I started working with dnata Catering as a consultant six years ago, feeding the high street demands and trends we saw at Rhubarb into the operation. Now the goal is to take that a step further. With an evergrowin­g network of 65 catering locations across 13 countries, the biggest challenge is to create a global culture that everyone connects with and understand­s, plus clear goals and a way of working which every member of staff can identify with and which supports a specific dnata Catering style. We are creating a dnata DNA which will be recognised as our hallmark worldwide and the quality of the food will be at the heart of everything.

on trend

Chefs become chefs because they like to cook and want to be creative with food.
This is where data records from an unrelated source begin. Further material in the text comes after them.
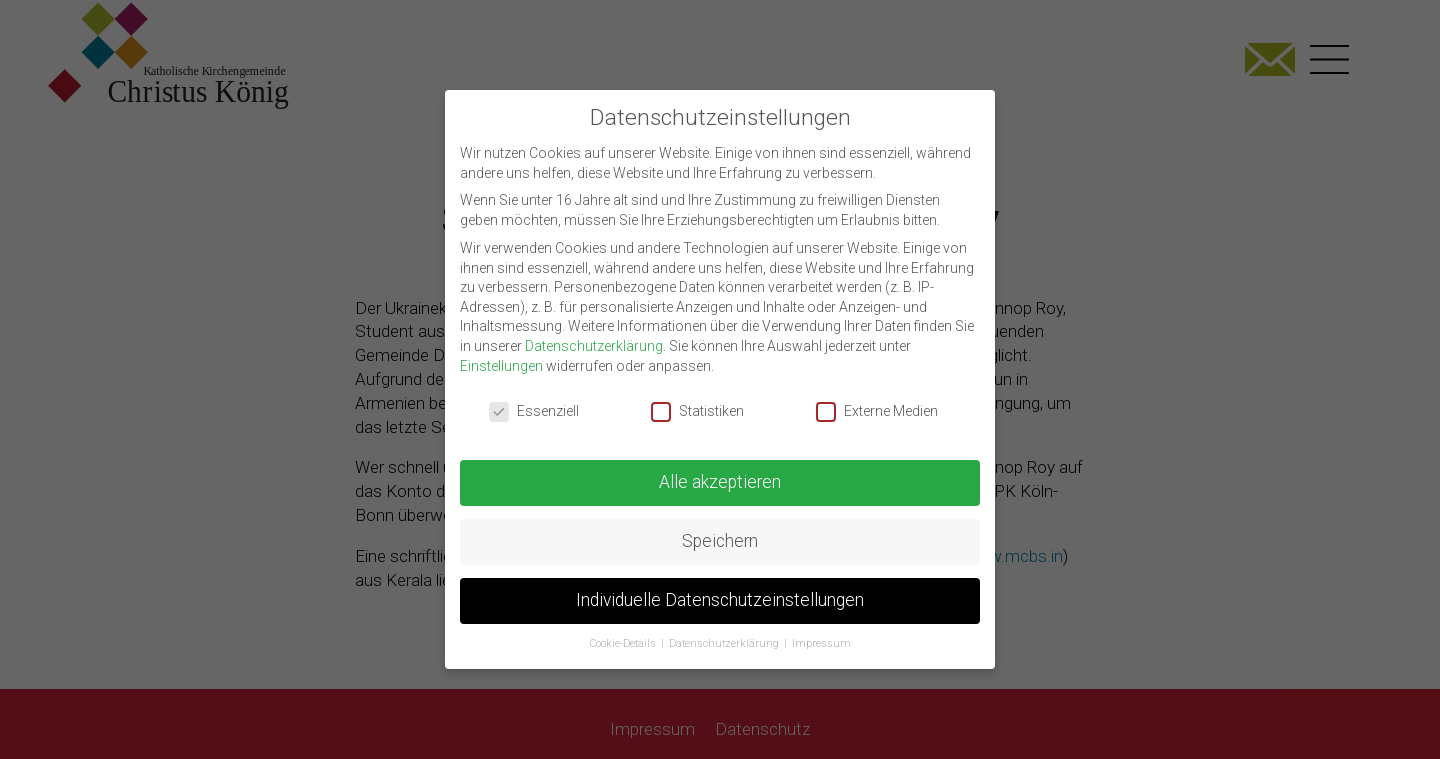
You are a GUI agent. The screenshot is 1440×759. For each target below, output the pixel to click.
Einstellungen (501, 354)
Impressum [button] (821, 631)
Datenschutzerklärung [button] (725, 631)
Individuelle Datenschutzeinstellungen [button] (720, 589)
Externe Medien (877, 400)
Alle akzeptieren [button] (720, 471)
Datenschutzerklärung (594, 334)
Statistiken (697, 400)
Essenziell (534, 400)
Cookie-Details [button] (624, 631)
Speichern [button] (720, 530)
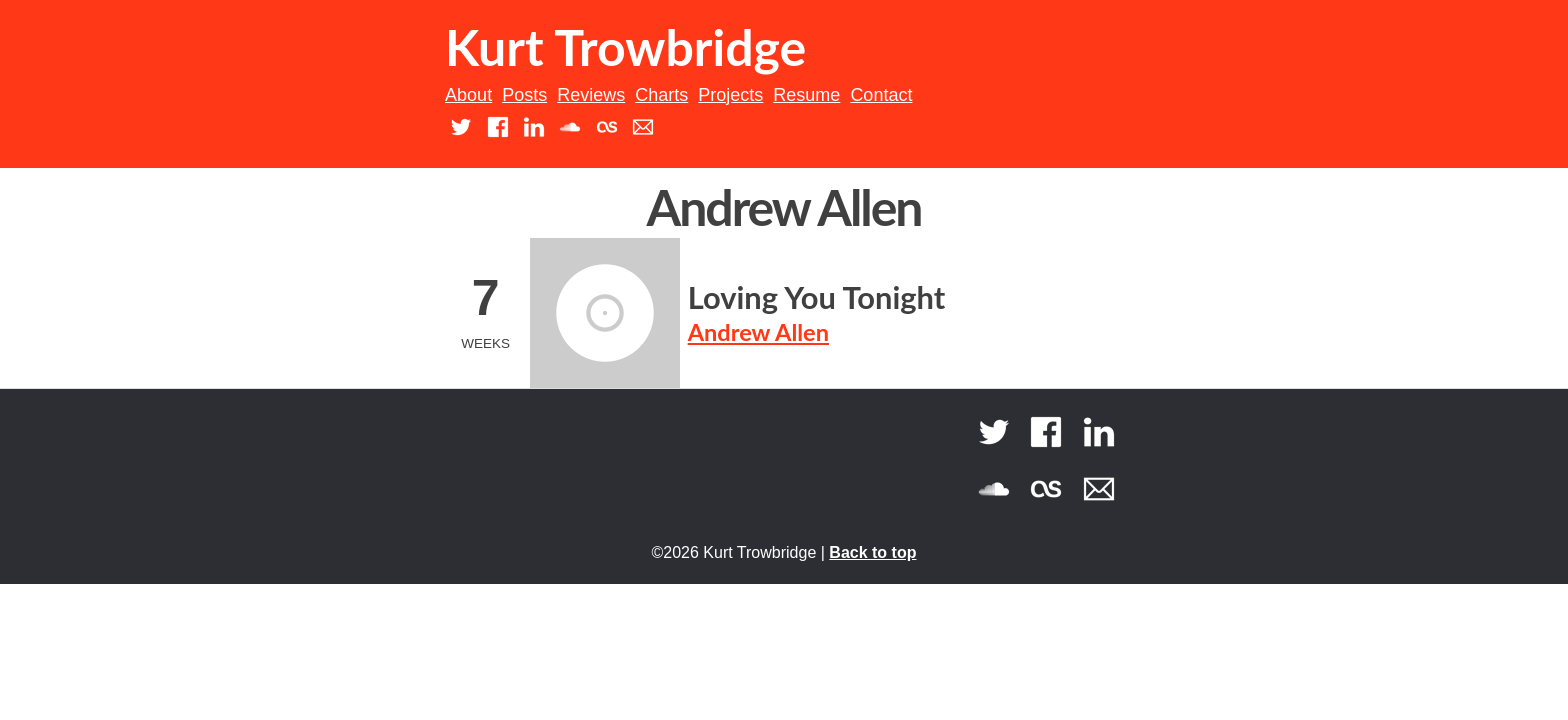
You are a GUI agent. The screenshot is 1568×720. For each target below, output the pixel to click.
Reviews (591, 95)
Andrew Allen (758, 332)
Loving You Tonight (817, 297)
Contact (881, 95)
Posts (524, 95)
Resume (806, 95)
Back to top (872, 552)
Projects (730, 95)
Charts (661, 95)
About (468, 95)
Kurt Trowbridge (625, 47)
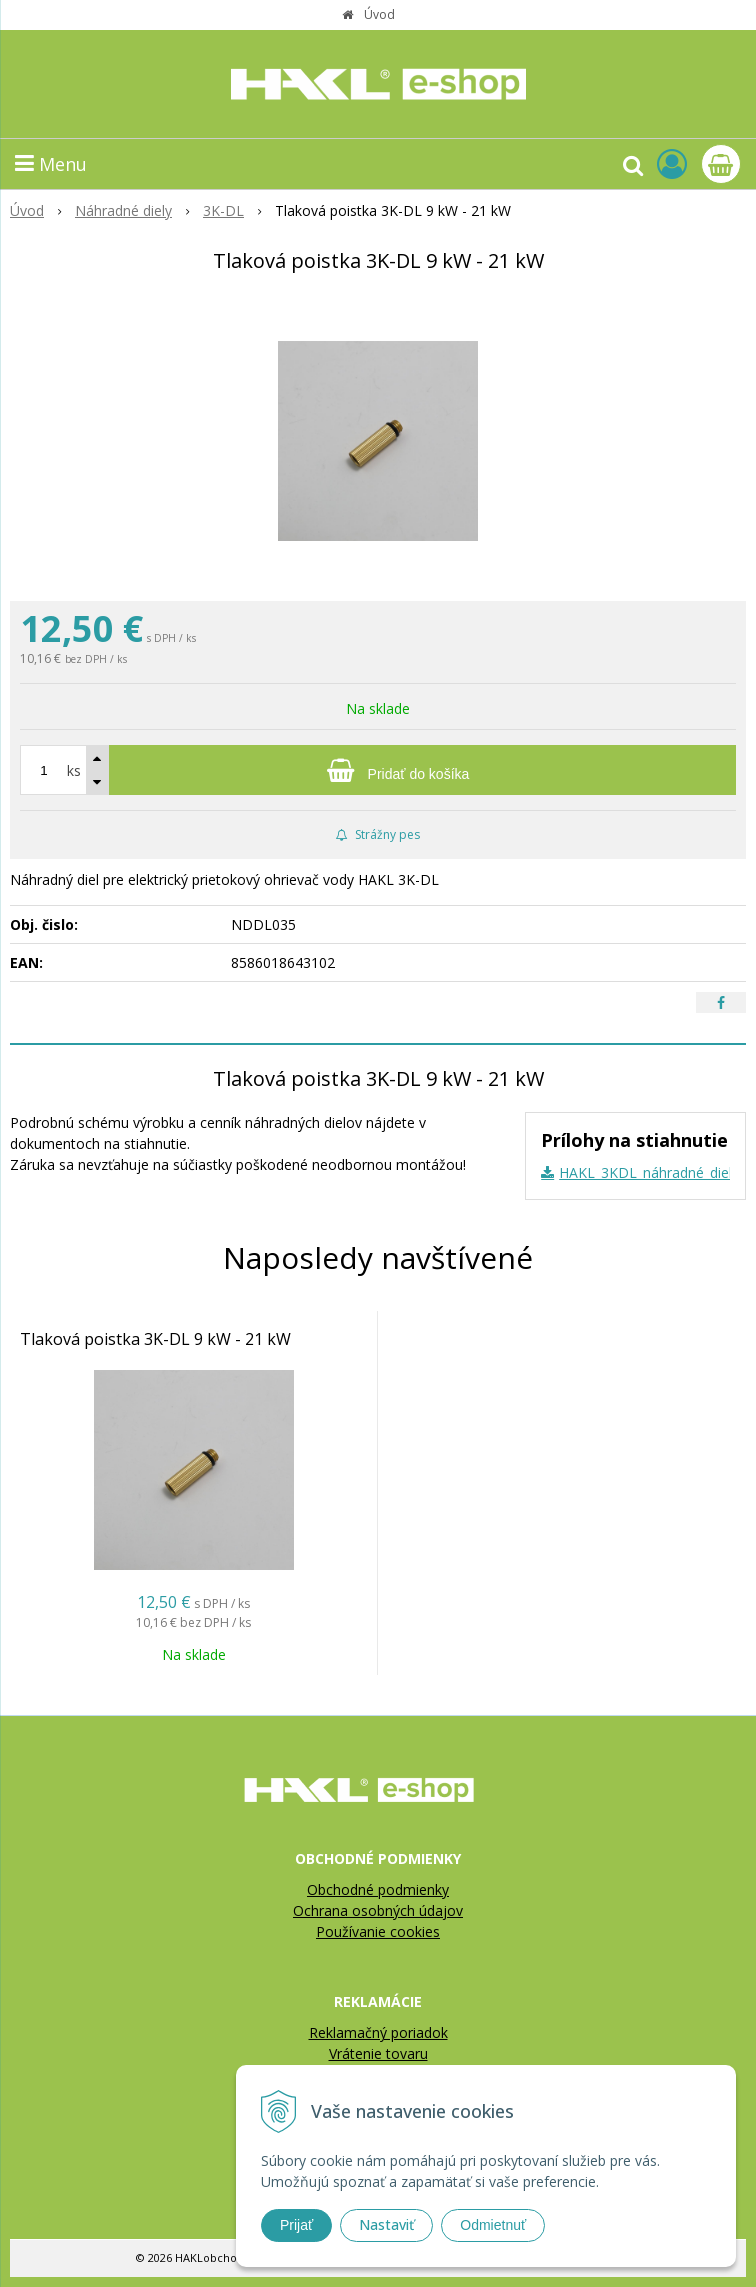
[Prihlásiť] (672, 163)
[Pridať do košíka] (378, 770)
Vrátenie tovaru (378, 2053)
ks (74, 770)
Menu (51, 164)
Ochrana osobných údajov (378, 1910)
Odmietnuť (493, 2225)
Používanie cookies (378, 1931)
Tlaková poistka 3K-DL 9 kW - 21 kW (155, 1339)
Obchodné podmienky (378, 1889)
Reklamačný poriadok (378, 2032)
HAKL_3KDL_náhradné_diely (649, 1172)
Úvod (379, 14)
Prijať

They want to be proud of what they produce and that means buying great seasonal product and working with it in exciting ways. We will support them in that completely, empowering them to respond to cool culinary trends such as smoking, sousing, drying and pickling. In the wider culinary world everyone is using these techniques and airline caterers must apply modern twists to their offer too.

special meals

The issue of special meals is massive. On a recent flight out of Dublin, over 60% of the passengers requested a special meal. For too long airlines have had this trend on the back burner and seen it as a nuisance but these lifestyle eating choices are here to stay and we have to embrace them, create libraries of dishes that work, and present special meals so they look as good as any other meal. We will draw on the undoubted talents of the team and in a cut-throat market present the most exciting and innovative choices onboard.